■ Task to complete ■
Start at the line in the entries below that contains "Hösten är här", stop at the line that contains "necesară înregistrarea sau autentificarea", and output exactly the lines in that span, both ends included.

■ Data listing ■
<<<<

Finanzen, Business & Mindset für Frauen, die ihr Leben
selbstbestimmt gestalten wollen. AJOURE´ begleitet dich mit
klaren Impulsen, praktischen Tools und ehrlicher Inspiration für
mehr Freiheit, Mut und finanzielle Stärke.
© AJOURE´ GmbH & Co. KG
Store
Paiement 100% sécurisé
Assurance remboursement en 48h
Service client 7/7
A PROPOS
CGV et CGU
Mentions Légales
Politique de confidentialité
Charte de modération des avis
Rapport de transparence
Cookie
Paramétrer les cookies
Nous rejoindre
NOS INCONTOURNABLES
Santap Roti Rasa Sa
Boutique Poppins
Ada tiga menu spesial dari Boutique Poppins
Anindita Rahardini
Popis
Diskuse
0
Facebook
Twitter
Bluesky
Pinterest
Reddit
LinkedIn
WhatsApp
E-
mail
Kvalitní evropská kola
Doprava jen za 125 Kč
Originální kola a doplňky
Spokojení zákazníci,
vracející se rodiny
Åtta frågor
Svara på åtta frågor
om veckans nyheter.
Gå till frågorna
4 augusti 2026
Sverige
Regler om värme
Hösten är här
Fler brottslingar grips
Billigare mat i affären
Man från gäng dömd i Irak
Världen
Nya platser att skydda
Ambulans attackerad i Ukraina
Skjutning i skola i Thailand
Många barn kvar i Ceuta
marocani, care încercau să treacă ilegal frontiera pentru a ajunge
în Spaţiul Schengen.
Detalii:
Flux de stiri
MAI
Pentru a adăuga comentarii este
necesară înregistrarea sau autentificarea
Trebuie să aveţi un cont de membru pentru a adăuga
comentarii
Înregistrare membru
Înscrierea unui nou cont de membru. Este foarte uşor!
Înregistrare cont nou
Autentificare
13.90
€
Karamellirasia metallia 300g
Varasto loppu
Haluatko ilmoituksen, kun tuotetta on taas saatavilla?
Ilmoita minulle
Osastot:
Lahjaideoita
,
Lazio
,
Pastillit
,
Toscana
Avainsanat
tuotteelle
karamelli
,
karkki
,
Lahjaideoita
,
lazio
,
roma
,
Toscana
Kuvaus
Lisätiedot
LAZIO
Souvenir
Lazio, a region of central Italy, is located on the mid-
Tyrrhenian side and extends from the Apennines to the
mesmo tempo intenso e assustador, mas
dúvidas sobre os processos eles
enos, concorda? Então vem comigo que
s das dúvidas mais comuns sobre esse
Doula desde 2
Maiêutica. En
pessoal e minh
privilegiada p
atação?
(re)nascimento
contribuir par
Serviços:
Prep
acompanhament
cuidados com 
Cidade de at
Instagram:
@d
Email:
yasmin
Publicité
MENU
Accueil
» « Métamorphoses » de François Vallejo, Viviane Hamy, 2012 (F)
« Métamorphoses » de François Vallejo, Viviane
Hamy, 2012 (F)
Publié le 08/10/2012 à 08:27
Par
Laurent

>>>>

■ Task response ■
Hösten är här
Fler brottslingar grips
Billigare mat i affären
Man från gäng dömd i Irak
Världen
Nya platser att skydda
Ambulans attackerad i Ukraina
Skjutning i skola i Thailand
Många barn kvar i Ceuta
marocani, care încercau să treacă ilegal frontiera pentru a ajunge
în Spaţiul Schengen.
Detalii:
Flux de stiri
MAI
Pentru a adăuga comentarii este
necesară înregistrarea sau autentificarea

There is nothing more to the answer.